# Brusio, Switzerland spiral viaduct!



## Ray Dunakin (Jan 6, 2008)

At first glance this looks like a garden railroad! A nine-arch stone viaduct, with a 7% grade and incredibly tight curves, looping over itself:

http://www.amusingplanet.com/2013/10/brusio-spiral-viaduct-in-switzerland.html

This bridge would make a great model.


----------



## Garratt (Sep 15, 2012)

Ray your link is a dud. Here it is:
Spiral Viaduct Switzerland 

The viaduct is 360 ft long, has a radius of 230 ft, a 7% grade, and is made up of nine spans, each 33 ft in length.

Andrew


----------



## Ray Dunakin (Jan 6, 2008)

Thanks, I forgot to leave off the "url" stuff.


----------



## bicyclexc (Mar 31, 2010)

Georgetown loop railroad, Swiss-style?


----------



## ShadsTrains (Dec 27, 2007)

We had a member here who had modeled this viaduct. I don't remember who it was.


----------



## Gary Armitstead (Jan 2, 2008)

Posted By ShadsTrains on 26 Oct 2013 08:56 AM 
We had a member here who had modeled this viaduct. I don't remember who it was. I believe it was Axel Tillman, owner of Train-Li. Long time ago.


----------



## Cougar Rock Rail (Jan 2, 2008)

Hi guys,

Werner from our train club just finished building the Brusio viaduct--he did an awesome job, complete with lights under the arches!










Keith


----------



## Gary Woolard (Jan 2, 2008)

What's the grade on that puppy?


----------



## TOM_1/20.3 (Mar 28, 2013)

Hi guys,
Took a trip with the Bernina Express in December of 1997-
Here some pix:






























Drives on the road through some villages.










Down toward Italy.










At the top of the pass.










The only negative is the almost constant squealing of the wheels due to the tight curves.

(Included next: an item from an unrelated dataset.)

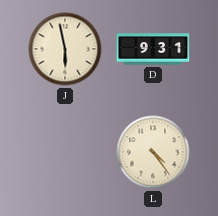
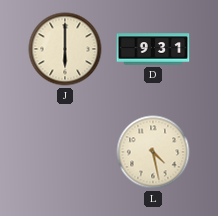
J: 5:58 -> 6:00
L: 4:24 -> 4:28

These are the worse in the tunnels that have 360 degree turns similar to the Brusio viaduct only totally within the mountains.

In any case the trip was awesome. Switzerland has great narrow gauge lines.

Have a great day,

TOM


----------



## Cougar Rock Rail (Jan 2, 2008)

What's the grade on that puppy? 

I can't recall exactly but he very cleverly built it to look steeper than it really is because of the way his yard slopes. I think it may be 4% but I'll ask him--an LGB Ge4/4iii loco was able to pull eight full size passenger cars (just like the ones Tom's pictures actually) up it in with no problem. We put on three more and in the pouring rain it just barely made it. 

Those are nice pictures Tom--you can see why it's my favourite railway in the world and the one I try to model. 

Keith


----------